Savoring the Flavors of Charleston, South Carolina

By Carl and Jamie Dombek

During a recent vacation that included several stops in the South, we enjoyed the Savor the Flavors Tour of Downtown Charleston. Offered by Bulldog Tours, we found it to be an excellent introduction to many traditional Southern dishes.

Although clearly presented as a “2.5 hour walking tour,” it was less physically demanding than its length might imply. Charleston is pretty flat (though the historic sidewalks are often uneven and can be a bit of a challenge). There was plenty of time at each of the five stops to relax, enjoy the offerings, and get to know a little about your fellow foodies.

Counter at Christophe Artisan Chocolatier

Our guide, Tom, was a retired attorney and very knowledgeable about food, Charleston history, and trivia in general. An excellent ambassador for Charleston and its food scene, he not only told us about the food we were tasting, he gladly recommended other local restaurants in the downtown scene as we toured.
Tom, our guide

We started with two different varieties of biscuits from an establishment named Handy & Hot. Each of the 12 guests was provided two biscuit sandwiches: a fontina florentina with spinach, tomato and caramelized onions, and a country ham and cheddar biscuit with apple preserves and white cheddar, along with a lemonade. Let the noshing begin!

What remained of the biscuits at Handy & Hot

Next, it was chocolate treats at Christophe Artisan Chocolatier. A truffle, a peanut butter macaron and a cold coffee and chocolate beverage whet our appetites; many of us bought extra treats from the small but well-stocked shop. Goodies were almost too pretty to eat!

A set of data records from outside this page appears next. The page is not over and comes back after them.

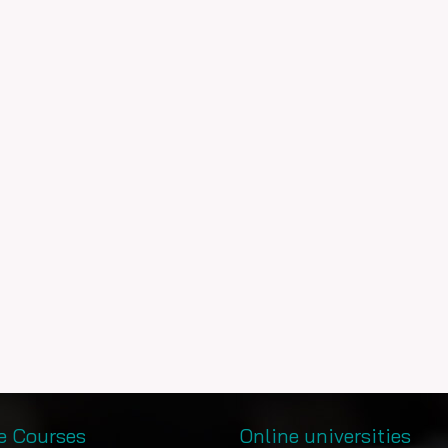
e Courses
Online universities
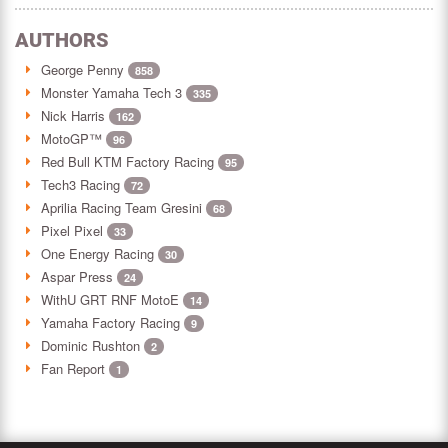
AUTHORS
George Penny
858
Monster Yamaha Tech 3
335
Nick Harris
162
MotoGP™
96
Red Bull KTM Factory Racing
95
Tech3 Racing
72
Aprilia Racing Team Gresini
68
Pixel Pixel
33
One Energy Racing
30
Aspar Press
24
WithU GRT RNF MotoE
14
Yamaha Factory Racing
9
Dominic Rushton
2
Fan Report
1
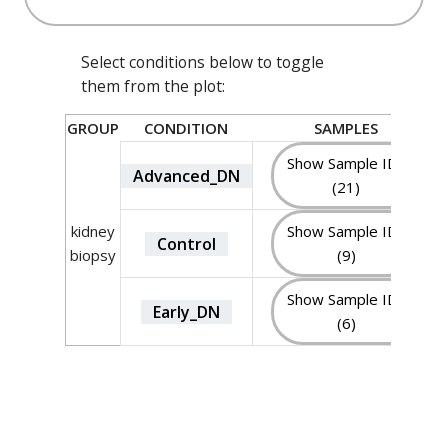
Select conditions below to toggle
them from the plot:
GROUP
CONDITION
SAMPLES
Show Sample IDs
Advanced_DN
(21)
kidney
Show Sample IDs
Control
biopsy
(9)
Show Sample IDs
Early_DN
(6)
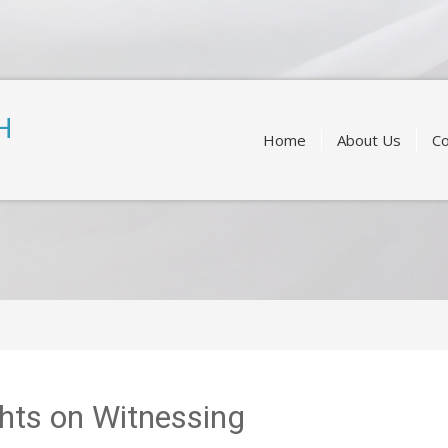
Skip
to
H
content
Home
About Us
Co
hts on Witnessing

Truffle and macaron at Christophe Artisan Chocolatier

On to The Oyster House for a return to the savory; she-crab soup, pimento cheese and hush puppies. If you cook or even simply enjoy food, it probably comes as no surprise that there are as many variations on any given dish as there are cooks preparing it. That was our revelation regarding Southern staples she-crab soup, shrimp and grits, and pimento cheese. The Oyster House versions of all three were flavorful, but milder and more understated than others we would try.

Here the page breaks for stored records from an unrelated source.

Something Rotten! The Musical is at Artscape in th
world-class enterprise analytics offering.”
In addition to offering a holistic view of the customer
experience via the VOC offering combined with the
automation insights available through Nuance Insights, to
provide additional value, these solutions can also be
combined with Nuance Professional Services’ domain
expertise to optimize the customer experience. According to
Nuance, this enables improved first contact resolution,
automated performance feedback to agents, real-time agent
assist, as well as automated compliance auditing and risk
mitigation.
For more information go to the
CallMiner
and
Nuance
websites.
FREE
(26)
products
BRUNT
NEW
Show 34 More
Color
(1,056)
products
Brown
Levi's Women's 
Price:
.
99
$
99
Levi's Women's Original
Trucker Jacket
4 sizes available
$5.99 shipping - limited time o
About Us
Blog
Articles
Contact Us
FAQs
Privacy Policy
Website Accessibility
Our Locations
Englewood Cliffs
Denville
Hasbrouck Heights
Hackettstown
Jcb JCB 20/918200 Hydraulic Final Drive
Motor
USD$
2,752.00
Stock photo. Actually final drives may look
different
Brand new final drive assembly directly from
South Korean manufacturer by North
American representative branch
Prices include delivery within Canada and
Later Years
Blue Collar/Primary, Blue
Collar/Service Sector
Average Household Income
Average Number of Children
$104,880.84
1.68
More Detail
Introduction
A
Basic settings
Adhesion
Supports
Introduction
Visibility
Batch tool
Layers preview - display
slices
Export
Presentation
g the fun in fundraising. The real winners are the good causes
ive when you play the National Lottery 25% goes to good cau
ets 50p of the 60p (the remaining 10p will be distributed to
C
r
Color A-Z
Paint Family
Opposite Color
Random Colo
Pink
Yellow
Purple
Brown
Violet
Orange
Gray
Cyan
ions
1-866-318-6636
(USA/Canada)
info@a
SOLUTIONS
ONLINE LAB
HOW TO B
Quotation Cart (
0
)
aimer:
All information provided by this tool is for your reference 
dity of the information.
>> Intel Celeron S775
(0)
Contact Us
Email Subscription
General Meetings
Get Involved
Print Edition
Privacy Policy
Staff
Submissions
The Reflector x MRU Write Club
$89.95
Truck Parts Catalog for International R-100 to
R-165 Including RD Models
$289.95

 The next stop, The Spice and Tea Exchange, was a bit of a diversion. The shop offers a wide array of spices and spice blends, and offered samples of several, sprinkled on oyster crackers, saltines and popcorn.

A fellow foodie examines custom spice blends

Our tour wrapped up with pulled pork sliders and collard greens at Poogan's Smokehouse. They were served with a selection of vinegar-based as well as tomato-based barbecue sauces representative of the region’s offerings. The sliders were very tender but the collard greens stole the show: tender, tangy, with just the right amount of heat, though additional heat in the form of bottled hot sauce was available for those who wanted it.

There were a couple of stops where guests could indulge in an adult beverage if they were of a mind, and several of us were, though we waited until our last stop before tucking in. (The tour is not recommended for children under 14).

All in all, we found it an enjoyable afternoon getting to know a bit about low county food and Charleston history. Highly recommended.